Two weeks after the earthquake of 6 February, rescuers in Turkey have now stopped searching for survivors and only a few teams remain active in the worst hit provinces of Kahramanmaras and Hatay.
The death toll now tops 46,000 deaths, almost 41,000 in Turkey alone, while the World Health Organisation (WHO) estimating that it might go as high as 50,000.
US Secretary of State Antony Blinken visited the affected areas today announcing an aid package of US$ 100 million, a drop in the bucket.
Turkish Vice President Fuat Oktay reported that at least 105,000 buildings collapsed or were damaged by the main earthquake measuring 7.8 and more than 6,000 aftershocks, including a 6.6 over the weekend.
The last miraculous rescue saw a couple extracted from a collapsed building in Antakya on Saturday, almost 300 hours after the tragic night that struck the country.
Now everyone is thinking about rebuilding, but geopolitical factors will come into play with opposing interests at odds with each other, especially with respect to Syria and President Bashar al-Assad.
Meanwhile, the work of the Church and Caritas in Turkey continues. Although there is still no water to wash, power has been restored to some areas; but, entire villages are still isolated and the risk of a cholera epidemic is growing.
The Apostolic Vicariate of Anatolia is involved in Iskenderun (Alexandretta) with Fr Antuan Ilgit SJ, together with Caritas Anatolia director John Farhad Sadredin, helping people in the local diocese; while in Istanbul, plans are being prepared for reconstruction projects with goals set for the coming months. At the same time, the fundraising campaign continues.
"We must see how to restore basic services like water for drinking and washing, and provide regular meals,” Bishop Bizzeti said. “We are still in full emergency,” he added.
“The disaster is of such magnitude that despite everyone’s goodwill, from the government to rescuers and volunteers, it will take weeks for watermains to be back working.”
“We must then think about beds and accommodations for the displaced, because many are still sleeping in their cars since houses are unusable or they fear further collapses since the ground continues to shake.”
As for water, ”we getting some from the sea and trying to desalinate it.
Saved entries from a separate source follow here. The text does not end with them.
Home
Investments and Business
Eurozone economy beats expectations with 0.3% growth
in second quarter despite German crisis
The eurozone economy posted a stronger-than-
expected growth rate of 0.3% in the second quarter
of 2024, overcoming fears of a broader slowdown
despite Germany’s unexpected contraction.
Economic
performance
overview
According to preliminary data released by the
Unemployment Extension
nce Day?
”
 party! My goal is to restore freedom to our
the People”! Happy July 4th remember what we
We do everything we can, but the needs are huge".
Then there is a last, psychological aspect that "often gets overlooked" since everything now is focused on satisfying material needs.
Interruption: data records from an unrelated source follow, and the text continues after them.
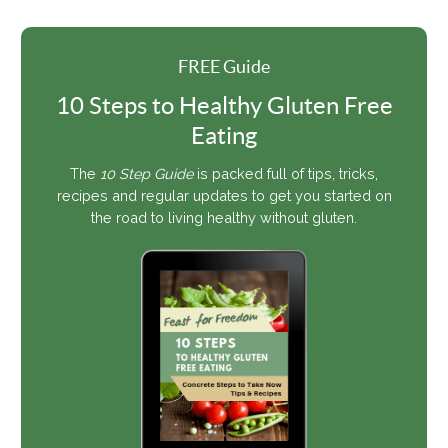
FREE Guide
10 Steps to Healthy Gluten Free
Eating
The
10 Step Guide
is packed full of tips, tricks,
recipes and regular updates to get you started on
the road to living healthy without gluten.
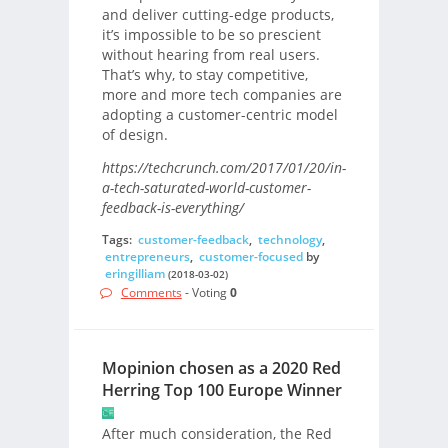
and deliver cutting-edge products,
it’s impossible to be so prescient
without hearing from real users.
That’s why, to stay competitive,
more and more tech companies are
adopting a customer-centric model
of design.
https://techcrunch.com/2017/01/20/in-
a-tech-saturated-world-customer-
feedback-is-everything/
Tags:
customer-feedback
,
technology
,
entrepreneurs
,
customer-focused
by
eringilliam
(2018-03-02)
Comments
- Voting
0
Mopinion chosen as a 2020 Red
Herring Top 100 Europe Winner
After much consideration, the Red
“Psychological distress is deep and widespread in the population" and fear "remains. There are too many questions about the tragedy that are unanswered. People also come to question their faith and everyone feels challenged.”
Yet, there is also the other side of the coin, i.e. “great solidarity, mutual help without looking at ethnicity or religious belief, commendable acts of generosity, which is a good reason to hope.”